A Ramadan TV ad by a Middle Eastern telecommunications company in which victims of terrorism confront a suicide bomber and urge society to “bomb violence with mercy” has provoked a heated debate in the region, with some praising its attempt to tackle extremism and others criticising it for using victims of bombings and a simplistic portrayal of terrorists.
The three-minute video by Zain, a commercial mobile operator based in Kuwait, went viral over the weekend with some calling for it to be withdrawn, while others praised its tagline of “we will counter their attacks of hatred with songs of love, from now until happiness”.
The video begins with images of a militant preparing a suicide vest interspersed with shots of a man and woman preparing for their wedding, a grandfather playing with a child, and children in a classroom. It opens with a voiceover by a child, saying: “I will tell God everything, that you’ve filled the cemeteries with our children and emptied our school desks.”
As the suicide bomber travels to his destination, he is confronted by victims of terrorism, covered in blood and dirt, including a child actor playing the role of Omran Daqneesh, the child from Aleppo whose bloodied image after he survived an airstrike by the Syrian government was seen around the world.
It also features a bride who survived the bombing of a wedding hall in Amman in Jordan, a man who lost his son in a massive car bombing in Baghdad, Iraq, and another who survived a suicide attack on a Shia mosque in Kuwait.
At various points in the video, victims of terror attempt to reclaim the bomber’s religious invocations – when he declares “there is no god but Allah”, a man carrying a child on a bus retorts: “You who comes in the name of death, he is the creator of life.” When the bomber says “God is greater”, a schoolteacher responds: “Than those who obey without contemplation.”
As the bomber flees, the victims are joined by Hussein al-Jasmi, an Emirati pop star, in a chorus urging people to respond to anger with kindness, and violence with mercy.
But few ads addressing the issue of extremism have stirred as much debate as the Zain video.

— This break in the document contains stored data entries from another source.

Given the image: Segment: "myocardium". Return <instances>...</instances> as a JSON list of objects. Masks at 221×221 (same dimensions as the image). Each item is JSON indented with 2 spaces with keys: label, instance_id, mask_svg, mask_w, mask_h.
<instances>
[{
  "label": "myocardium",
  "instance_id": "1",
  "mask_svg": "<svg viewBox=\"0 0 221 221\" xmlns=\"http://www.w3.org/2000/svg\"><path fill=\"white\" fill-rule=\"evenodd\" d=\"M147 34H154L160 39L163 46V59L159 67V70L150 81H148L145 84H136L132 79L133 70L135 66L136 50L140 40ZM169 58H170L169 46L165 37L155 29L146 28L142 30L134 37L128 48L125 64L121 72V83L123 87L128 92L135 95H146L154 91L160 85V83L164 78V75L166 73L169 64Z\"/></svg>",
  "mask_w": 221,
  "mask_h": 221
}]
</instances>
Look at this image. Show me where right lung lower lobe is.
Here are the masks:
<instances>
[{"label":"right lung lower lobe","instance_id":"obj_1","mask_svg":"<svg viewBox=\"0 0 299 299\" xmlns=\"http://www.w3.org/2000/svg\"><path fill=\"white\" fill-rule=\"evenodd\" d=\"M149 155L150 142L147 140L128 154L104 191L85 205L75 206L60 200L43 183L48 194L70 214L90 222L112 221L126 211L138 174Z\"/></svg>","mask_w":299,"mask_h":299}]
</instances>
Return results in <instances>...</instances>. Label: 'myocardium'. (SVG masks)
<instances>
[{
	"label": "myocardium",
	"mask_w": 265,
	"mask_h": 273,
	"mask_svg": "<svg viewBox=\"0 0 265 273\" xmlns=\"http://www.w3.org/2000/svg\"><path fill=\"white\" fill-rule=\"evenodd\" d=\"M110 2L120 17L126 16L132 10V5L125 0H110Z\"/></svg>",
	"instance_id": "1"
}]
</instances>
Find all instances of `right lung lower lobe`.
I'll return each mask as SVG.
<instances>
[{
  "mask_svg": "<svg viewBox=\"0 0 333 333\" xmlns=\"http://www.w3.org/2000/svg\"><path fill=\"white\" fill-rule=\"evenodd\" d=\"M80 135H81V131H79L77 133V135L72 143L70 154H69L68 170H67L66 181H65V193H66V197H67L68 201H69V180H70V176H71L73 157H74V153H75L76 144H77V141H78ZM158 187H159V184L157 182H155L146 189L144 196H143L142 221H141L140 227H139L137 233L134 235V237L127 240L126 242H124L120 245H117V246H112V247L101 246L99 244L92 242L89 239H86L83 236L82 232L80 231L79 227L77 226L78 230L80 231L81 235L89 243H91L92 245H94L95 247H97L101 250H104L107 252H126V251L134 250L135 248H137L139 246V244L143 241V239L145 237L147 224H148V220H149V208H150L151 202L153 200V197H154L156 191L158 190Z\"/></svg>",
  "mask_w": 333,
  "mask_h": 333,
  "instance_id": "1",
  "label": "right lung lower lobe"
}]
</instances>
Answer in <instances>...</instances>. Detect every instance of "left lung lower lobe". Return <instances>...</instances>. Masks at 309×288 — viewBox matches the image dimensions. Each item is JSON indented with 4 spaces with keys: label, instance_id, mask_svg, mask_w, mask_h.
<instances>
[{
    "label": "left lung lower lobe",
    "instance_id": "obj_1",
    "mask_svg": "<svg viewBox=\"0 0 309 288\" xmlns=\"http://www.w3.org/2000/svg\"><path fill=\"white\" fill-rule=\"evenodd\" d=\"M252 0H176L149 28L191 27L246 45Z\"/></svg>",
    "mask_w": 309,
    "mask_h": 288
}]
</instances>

Anti-extremism campaigns have in the past focused on Iraq in particular, and were often shorter videos with a grimmer approach, little musicality and tag lines such as “terrorism has no religion”.
The Zain spot faced criticism from social media users even as some praised its tackling of a sensitive topic, with many Syrians condemning its use of an actor to play Omran, pointing out that the boy was wounded in an airstrike by the regime of Bashar al-Assad rather than in an attack by Muslim extremists. They argued that the majority of victims of violence in Syria had suffered at the hands of the regime, rather than jihadis.

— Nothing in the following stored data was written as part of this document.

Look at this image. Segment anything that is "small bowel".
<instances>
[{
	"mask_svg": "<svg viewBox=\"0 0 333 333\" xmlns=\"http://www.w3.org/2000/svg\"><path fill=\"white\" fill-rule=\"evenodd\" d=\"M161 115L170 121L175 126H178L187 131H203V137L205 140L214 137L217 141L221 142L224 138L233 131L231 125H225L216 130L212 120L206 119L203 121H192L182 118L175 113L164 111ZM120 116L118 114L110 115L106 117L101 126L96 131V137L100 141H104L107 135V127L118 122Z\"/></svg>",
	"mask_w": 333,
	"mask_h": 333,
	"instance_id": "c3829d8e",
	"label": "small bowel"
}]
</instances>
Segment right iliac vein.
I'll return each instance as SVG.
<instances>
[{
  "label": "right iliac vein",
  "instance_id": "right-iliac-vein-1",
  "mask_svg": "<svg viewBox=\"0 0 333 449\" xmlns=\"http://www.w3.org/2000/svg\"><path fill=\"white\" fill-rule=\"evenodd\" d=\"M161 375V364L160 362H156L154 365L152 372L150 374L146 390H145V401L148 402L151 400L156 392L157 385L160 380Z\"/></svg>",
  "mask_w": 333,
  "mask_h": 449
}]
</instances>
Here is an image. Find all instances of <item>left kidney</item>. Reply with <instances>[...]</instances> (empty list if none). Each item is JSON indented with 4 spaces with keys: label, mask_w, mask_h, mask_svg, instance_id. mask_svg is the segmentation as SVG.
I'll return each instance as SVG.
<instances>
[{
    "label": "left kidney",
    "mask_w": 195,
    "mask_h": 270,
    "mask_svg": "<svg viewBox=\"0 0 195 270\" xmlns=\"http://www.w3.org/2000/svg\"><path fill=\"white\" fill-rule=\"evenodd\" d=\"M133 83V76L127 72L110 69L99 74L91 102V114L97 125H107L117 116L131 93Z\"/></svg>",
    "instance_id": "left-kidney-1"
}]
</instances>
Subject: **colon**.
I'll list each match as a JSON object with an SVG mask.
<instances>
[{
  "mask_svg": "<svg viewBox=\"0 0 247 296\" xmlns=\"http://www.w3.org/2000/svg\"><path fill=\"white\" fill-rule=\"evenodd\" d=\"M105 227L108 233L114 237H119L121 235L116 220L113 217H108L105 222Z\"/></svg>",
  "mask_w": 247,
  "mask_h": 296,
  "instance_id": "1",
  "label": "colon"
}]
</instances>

Some also felt it was inappropriate for a corporation to use the images of victims of terrorism in a commercial spot, arguing it was exploitative.
But one Facebook comment said: “It’s wonderful. We need these beautiful words these days. I wish those words are applied through actions in the Muslim world.”
One of the common critiques of the ad, however, was that extremism is a more complex phenomenon that requires a broader effort by society at large.
“Everyone loves to cry ‘extremism’ and ‘Isis’ and nobody wants to really address the political reasons behind their strength,” said Tamara al-Rifai, a Syrian communications expert. “What’s the ad saying? We are trying to criminalise these acts of violence as a society, correct? Who are we talking to? The criminals? They will laugh at us.
“Then we are talking to each other, the ones who blame some hazy dark forces for everything without really going to the crux of why they exist to start with,” she added.